**Problem to solve**: Return the entries below in their exact form, leaving the pictures out.

**Source information**:

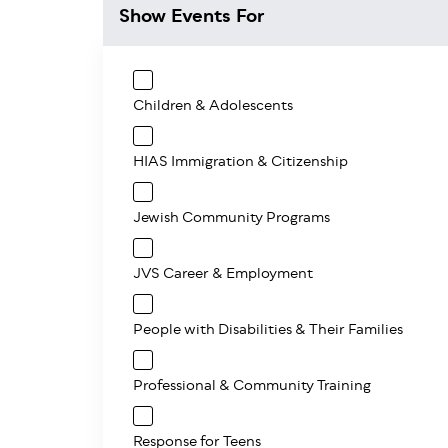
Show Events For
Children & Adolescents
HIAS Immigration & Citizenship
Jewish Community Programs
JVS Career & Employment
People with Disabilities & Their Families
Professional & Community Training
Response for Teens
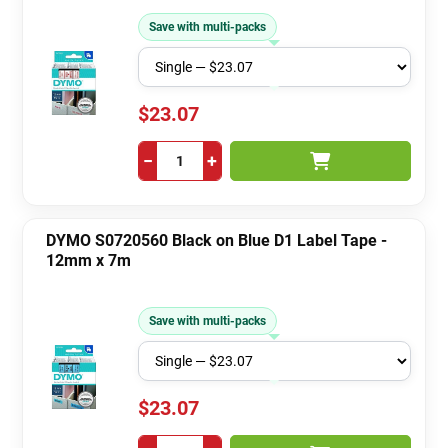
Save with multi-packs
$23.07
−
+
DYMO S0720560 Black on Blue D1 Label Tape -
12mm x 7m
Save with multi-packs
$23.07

**Output of the exercise**:
Show Events For
Children & Adolescents
HIAS Immigration & Citizenship
Jewish Community Programs
JVS Career & Employment
People with Disabilities & Their Families
Professional & Community Training
Response for Teens
Save with multi-packs
$23.07
−
+
DYMO S0720560 Black on Blue D1 Label Tape -
12mm x 7m
Save with multi-packs
$23.07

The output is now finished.